How To Grow Your Business Without Strings Attached
Since the GFC, banks have hit the reset button on lending to small business, especially to start-ups. So, unless you have assets, like real estate, you’re going to find it tough to get funding from a traditional lender.
More to the point, after you’ve exhausted traditional loan options and tapped-out your bank account, what’s next?
In this tight lending climate, small business entrepreneurs may be tempted by an investor’s offer of cash. Investors usually have more industry experience than the entrepreneurs they finance. Some entrepreneurs also cling to irrational ideas.
But agreeing to such requests just because an investor offers cash is not always the best thing for the business – you could end up like a puppet on a string.
Let’s face it, you could have put years into finding a business strategy that works and then while negotiating the terms of his involvement, the investor asks for changes. Moving locations, changing the target market, firing key personnel, ad infinitum. “What the hell are they doing to my baby?” screams your inner monologue.

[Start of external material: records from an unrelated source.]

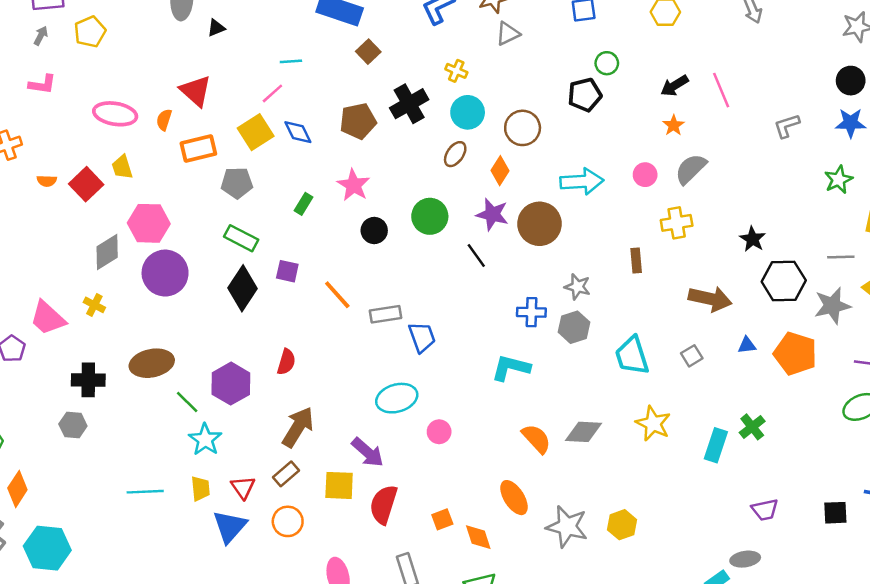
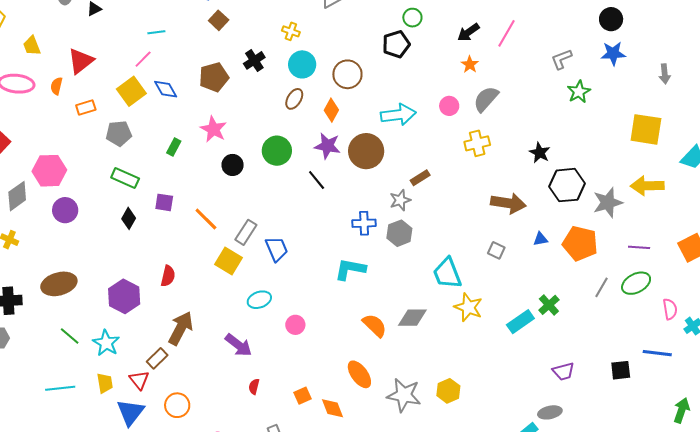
pink line: (721, 90) -> (506, 33), turned 56
red triangle: (196, 91) -> (81, 61), turned 44
black cross: (409, 104) -> (254, 60), size x0.7
orange rectangle: (198, 149) -> (86, 108), size x0.7
yellow trapezoid: (122, 167) -> (32, 46), moved
green star: (839, 180) -> (579, 92), moved
gray line: (841, 257) -> (602, 287), moved, turned -55
brown rectangle: (636, 260) -> (420, 178), moved, turned 66
purple circle: (165, 273) -> (65, 210), size x0.7
gray star: (578, 287) -> (400, 200), turned -30
black diamond: (242, 288) -> (129, 218), size x0.6
gray rectangle: (385, 314) -> (246, 232), turned -45
cyan trapezoid: (632, 356) -> (447, 273), moved
gray square: (692, 356) -> (496, 250), turned -30
cyan ellipse: (397, 398) -> (259, 300), size x0.7
green line: (187, 402) -> (70, 336), moved
cyan rectangle: (716, 445) -> (520, 322), turned 40
brown rectangle: (286, 474) -> (157, 358), moved
yellow square: (339, 485) -> (228, 261), moved, turned 32
red semicircle: (384, 504) -> (254, 387), size x0.5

So, unless you’ve lucked out and gotten into bed with a benevolent angel investor (see wiki description), face the fact that you’re not going to be running the business on your terms. Which can be sort of be ok if you’re product or service is at a prototypical stage, but if you’re up and running and looking to grow…well?
If you have buyers for your product or service (and I am not talking about prospects sitting out there in the ether, but ones with bona fide orders to fulfill), there are other options.
First, you can borrow against accounts receivables to grow your business. You don’t need assets or a pristine credit history. Second, If you have firm orders from credit worthy customers, using the credit of your customers you can fund these through Purchase Order Finance to pay your suppliers and manufactures. Third, you can use inventory finance to maintain or increase stock levels in line with orders.